I was not asking for anyone to "save" me. I am a strong woman who can take care of myself. I love my husband and I won't walk away from this marriage until I feel I have done everything in my power to save it. Like I said vows mean something to me. I wasn't asking if I should stay or go. More asking for people with similar stories to share and SUPPORT my decision. Not try and change my mind.

_I'm sorry but from your post you didn't say that he was owning anything. You said he blamed you and the other woman, is that incorrect?_

He had since owned up to it. That is what he was initially doing.

_You said that you deleted accounts, why didn't he do that for you?_

He deleted these accounts because I thought that they would cause problems and asked him to. He did this without fighting over, asking why, or anything. He just did it and I appreciate that.

_Serial cheaters are a whole different ballgame. Please do some research online about it. The rarely if ever change. I don't say this to be cruel but someone who has already cheated on you 3 times has major issues. It's not the same as a one time, oh I messed up deal. 

My father was a serial cheater and it NEVER stopped._

That he talks to other women online, yes it is cheating. he is going to work on it. I don't expect him to change over night. I don't expect a miracle. The other two times I do believe were "oops I messed up" circumstances. I'm sorry about your father, but I don't believe that my situation is the same. 


My point is that I am going to respectively disagree with you. But I do appreciate your opinion.


----------



## thenewmeaningof<3ache (Aug 29, 2011)

I would also like to let every know before this even gets brought up. 

I married my husband young, I know. We have two kids together, but this is not why we are still together, or married. We married first and then started a family. We wanted both of our children and were actively trying each time. He was in the military at the time, and has since been discharged. Should we have waited a little longer to start our family? I will agree with most of you and say yes, but not one ounce of me regrets it.


----------



## 2xloser (May 8, 2011)

thenewmeaningof<3ache said:


> I know this is stupid, but I was curious and went through his conversation history...


Based on what you found, I don't know why you think it was "stupid". 

I see you said you are strong; good for you. I want to add, for your sake I hope you are not so strong and so committed to seeing the good, that you allow the potential red flags to cloud your vision. He's done this more than once, and even threw it in your face... just be diligent. Yes, you can work through this, but not *just* because you want it to. Good luck!


----------



## sigma1299 (May 26, 2011)

2x is right. As you work on things remember to inspect what you expect.


----------



## thenewmeaningof<3ache (Aug 29, 2011)

2xloser said:


> Yes, you can work through this, but not *just* because you want it to.

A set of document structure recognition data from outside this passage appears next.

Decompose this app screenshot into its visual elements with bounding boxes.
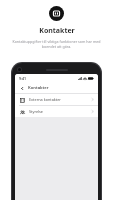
button[interactable]: Back — [15, 83, 98, 93]
button[interactable]: Styrelse — [15, 106, 98, 117]
staticText: Styrelse — [29, 109, 91, 114]
staticText: Kontakter — [28, 85, 49, 91]
button[interactable]: Kontakter app icon — [49, 6, 64, 21]
staticText: 9:41 — [19, 76, 27, 81]
button[interactable]: Back — [19, 85, 25, 91]
staticText: Externa kontakter — [29, 97, 91, 102]
staticText: Kontaktuppgifter till viktiga funktioner… — [11, 39, 102, 49]
staticText: Kontakter — [39, 26, 75, 36]
button[interactable]: Externa kontakter — [15, 94, 98, 105]
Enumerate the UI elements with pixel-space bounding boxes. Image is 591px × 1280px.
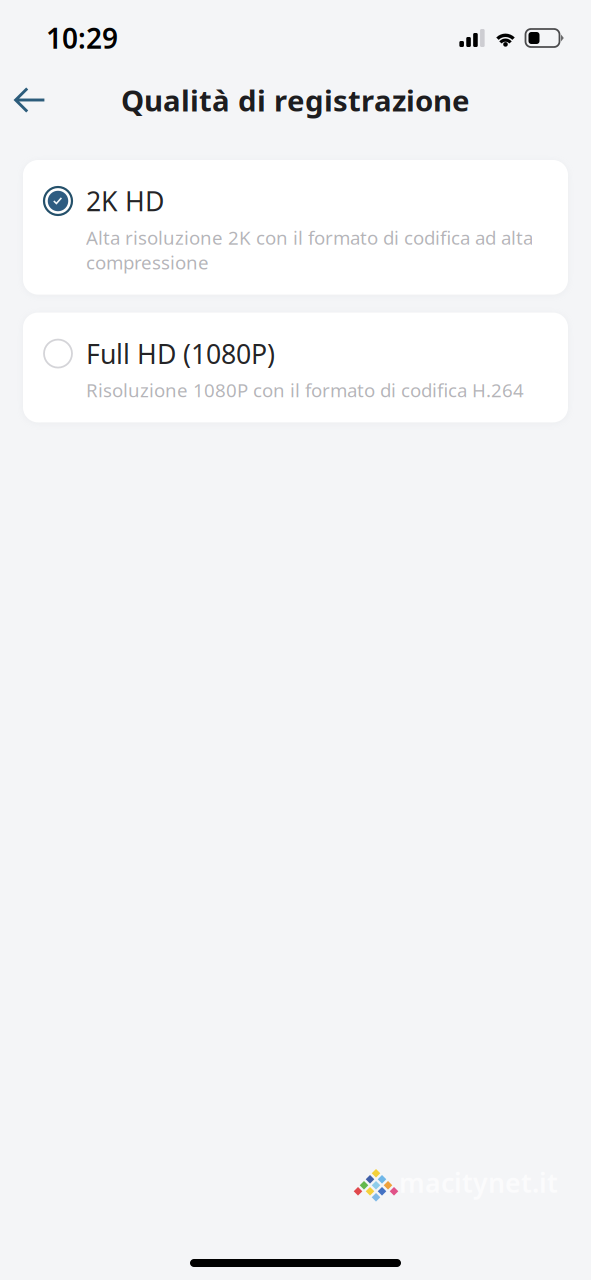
staticText: Full HD (1080P) — [86, 336, 275, 371]
staticText: Alta risoluzione 2K con il formato di co… — [86, 225, 533, 275]
button[interactable]: Back — [0, 72, 60, 128]
staticText: 10:29 — [46, 19, 118, 57]
button[interactable]: Full HD (1080P) — [23, 313, 568, 422]
staticText: Qualità di registrazione — [121, 80, 470, 120]
staticText: 2K HD — [86, 183, 164, 219]
staticText: Risoluzione 1080P con il formato di codi… — [86, 378, 524, 402]
button[interactable]: 2K HD — [23, 160, 568, 295]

Not exactly sure what you mean by this?


----------



## southernmagnolia (Apr 12, 2011)

You have every right to disagree with me and think I'm totally off my rocker if you want.  It doesn't matter if you take my advice or not, but I don't think you realize what you are dealing with. Your vows aren't the problem, his are. I bet if you dig, you will find there is more than 3. 

A *serial cheater*, not just a oops, I screwed up *one* time. If you are sure that I'm totally off my rocker, then it shouldn't bother you to google it and read some info, right? 

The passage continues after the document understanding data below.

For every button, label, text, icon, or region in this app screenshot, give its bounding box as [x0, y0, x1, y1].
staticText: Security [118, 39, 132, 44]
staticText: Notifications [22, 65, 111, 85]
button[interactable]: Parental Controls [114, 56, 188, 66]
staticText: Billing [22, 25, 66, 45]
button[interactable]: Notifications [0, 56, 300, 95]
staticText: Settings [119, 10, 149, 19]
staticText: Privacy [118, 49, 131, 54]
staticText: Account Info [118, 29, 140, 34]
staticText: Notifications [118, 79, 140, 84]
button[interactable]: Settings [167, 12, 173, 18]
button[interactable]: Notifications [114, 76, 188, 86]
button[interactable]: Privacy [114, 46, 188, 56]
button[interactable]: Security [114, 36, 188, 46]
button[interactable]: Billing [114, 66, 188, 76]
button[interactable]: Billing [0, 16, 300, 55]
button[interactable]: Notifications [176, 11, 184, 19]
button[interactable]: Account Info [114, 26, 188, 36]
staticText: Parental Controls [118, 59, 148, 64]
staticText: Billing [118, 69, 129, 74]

I said what I said out of concern, not to project or make you feel bad or that it's your fault. It's all on your husband, unless you stick your head in the sand and refuse to see what you are really dealing with.


----------



## southernmagnolia (Apr 12, 2011)

thenewmeaningof<3ache said:


> _
> That he talks to other women online, yes it is cheating. he is going to work on it. I don't expect him to change over night. I don't expect a miracle.
> _


_

The above caught my eye. I'm sorry if you feel I'm harping on you, but you probably are still in shock and trying to figure out what to do and how to do.

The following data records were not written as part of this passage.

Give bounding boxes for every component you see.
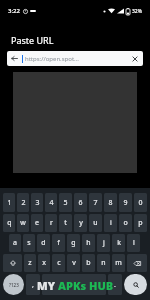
- staticText: MY: [37, 278, 58, 293]
- button[interactable]: 2: [17, 193, 29, 212]
- staticText: k: [117, 238, 121, 248]
- staticText: ?123: [9, 282, 19, 288]
- staticText: y: [79, 218, 83, 228]
- button[interactable]: 8: [104, 193, 117, 212]
- staticText: Paste URL: [11, 34, 54, 46]
- button[interactable]: a: [9, 234, 21, 252]
- staticText: n: [101, 258, 106, 268]
- button[interactable]: Clear text: [127, 51, 142, 66]
- button[interactable]: l: [127, 234, 140, 252]
- button[interactable]: b: [82, 254, 95, 272]
- staticText: b: [86, 258, 91, 268]
- button[interactable]: y: [74, 214, 87, 232]
- staticText: ,: [32, 280, 34, 290]
- staticText: APKs HUB: [58, 278, 114, 293]
- button[interactable]: c: [52, 254, 65, 272]
- staticText: 7: [93, 198, 98, 208]
- staticText: x: [42, 258, 46, 268]
- button[interactable]: f: [52, 234, 65, 252]
- staticText: r: [50, 218, 53, 228]
- button[interactable]: Backspace: [127, 254, 147, 272]
- button[interactable]: 9: [119, 193, 132, 212]
- button[interactable]: Back: [7, 51, 143, 66]
- staticText: 4: [49, 198, 54, 208]
- button[interactable]: ,: [26, 274, 40, 295]
- button[interactable]: e: [31, 214, 43, 232]
- staticText: 32%: [132, 8, 142, 15]
- button[interactable]: 1: [3, 193, 15, 212]
- button[interactable]: Shift: [3, 254, 22, 272]
- staticText: z: [28, 258, 32, 268]
- button[interactable]: w: [17, 214, 29, 232]
- staticText: g: [71, 238, 76, 248]
- button[interactable]: 0: [134, 193, 147, 212]
- staticText: p: [138, 218, 143, 228]
- staticText: 5: [63, 198, 68, 208]
- staticText: e: [35, 218, 39, 228]
- staticText: f: [57, 238, 60, 248]
- button[interactable]: z: [24, 254, 36, 272]
- staticText: q: [7, 218, 12, 228]
- staticText: 8: [108, 198, 113, 208]
- button[interactable]: k: [112, 234, 125, 252]
- button[interactable]: ?123: [3, 274, 24, 295]
- staticText: 3: [35, 198, 40, 208]
- button[interactable]: i: [104, 214, 117, 232]
- staticText: c: [57, 258, 61, 268]
- button[interactable]: s: [23, 234, 35, 252]
- staticText: 0: [138, 198, 143, 208]
- staticText: 3:22: [8, 7, 20, 15]
- button[interactable]: g: [67, 234, 80, 252]
- staticText: i: [110, 218, 112, 228]
- button[interactable]: n: [97, 254, 110, 272]
- button[interactable]: p: [134, 214, 147, 232]
- staticText: s: [27, 238, 31, 248]
- button[interactable]: 6: [74, 193, 87, 212]
- button[interactable]: 3: [31, 193, 43, 212]
- button[interactable]: u: [89, 214, 102, 232]
- button[interactable]: m: [112, 254, 125, 272]
- button[interactable]: r: [45, 214, 57, 232]
- staticText: a: [13, 238, 17, 248]
- staticText: .: [114, 280, 116, 290]
- button[interactable]: [42, 274, 106, 295]
- button[interactable]: j: [97, 234, 110, 252]
- button[interactable]: t: [59, 214, 72, 232]
- staticText: v: [72, 258, 76, 268]
- button[interactable]: .: [108, 274, 122, 295]
- button[interactable]: Search: [124, 274, 147, 295]
- button[interactable]: v: [67, 254, 80, 272]
- staticText: 6: [78, 198, 83, 208]
- staticText: t: [64, 218, 67, 228]
- staticText: j: [103, 238, 105, 248]
- staticText: 1: [7, 198, 12, 208]
- staticText: 9: [123, 198, 128, 208]
- staticText: w: [20, 218, 26, 228]
- staticText: m: [115, 258, 122, 268]
- staticText: d: [41, 238, 46, 248]
- button[interactable]: 5: [59, 193, 72, 212]
- staticText: 2: [21, 198, 26, 208]
- button[interactable]: 7: [89, 193, 102, 212]
- button[interactable]: h: [82, 234, 95, 252]
- staticText: https://open.spot...: [25, 55, 79, 63]
- button[interactable]: o: [119, 214, 132, 232]
- staticText: l: [133, 238, 135, 248]
- staticText: o: [123, 218, 128, 228]
- button[interactable]: q: [3, 214, 15, 232]
- button[interactable]: d: [37, 234, 50, 252]
- staticText: u: [93, 218, 98, 228]
- button[interactable]: x: [38, 254, 50, 272]
- button[interactable]: Back: [7, 51, 22, 66]
- button[interactable]: 4: [45, 193, 57, 212]
- staticText: h: [86, 238, 91, 248]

Hon......how can someone "work on it"?? They are either cheating or NOT. It's not complicated. They either stop or they don't, you don't work on it, that's just lip service. Actions is how someone shows you they are changing. And someone who really wants their marriage does stop if he values your marriage and you. They don't give you any bull****e nonsense about working on it. You are giving him way to much room and he knows it and is taking full advantage of it. He is still disrespecting you. When are you going to get pissed off?? You are not his doormat, you should be the one calling the shots here and if he wants you and the marriage he should be doing what you require, not some half way words that say "he is working on it". 

You need to go over to the site survivinginfidelity and let those ladies help you draw some firm boundaries about what is acceptable and what is not._


----------



## Geoffrey Marsh (Aug 11, 2011)

:iagree:


----------



## thenewmeaningof<3ache (Aug 29, 2011)

When I say working on it I mean that he is not, I have checked. Multiple times. I saying working on it because I know hes going to be tempted at some point. We'll See how it goes then. It is cheating plain and simple and he knows that. I have set boundaries. I never said that my vows were a problem only that I believe in them and won't break them at this point even if he has.

And harping? Not before. But now yes I think you are harping because I already told you I disagree and you keep acting as if one of your thoughts will magically hit me in the face and I'll wake up. Sorry, I don't think so.

And I will google it. But the fact that he is willing to change says what I need to hear. Go ahead so " oh hon, serial cheaters know how to tell their spouses what they want to hear..." But he is actually changing. We are starting counseling. I'll research serial cheating to amuse you. But I don't care if thats what he is. He IS getting a chance. 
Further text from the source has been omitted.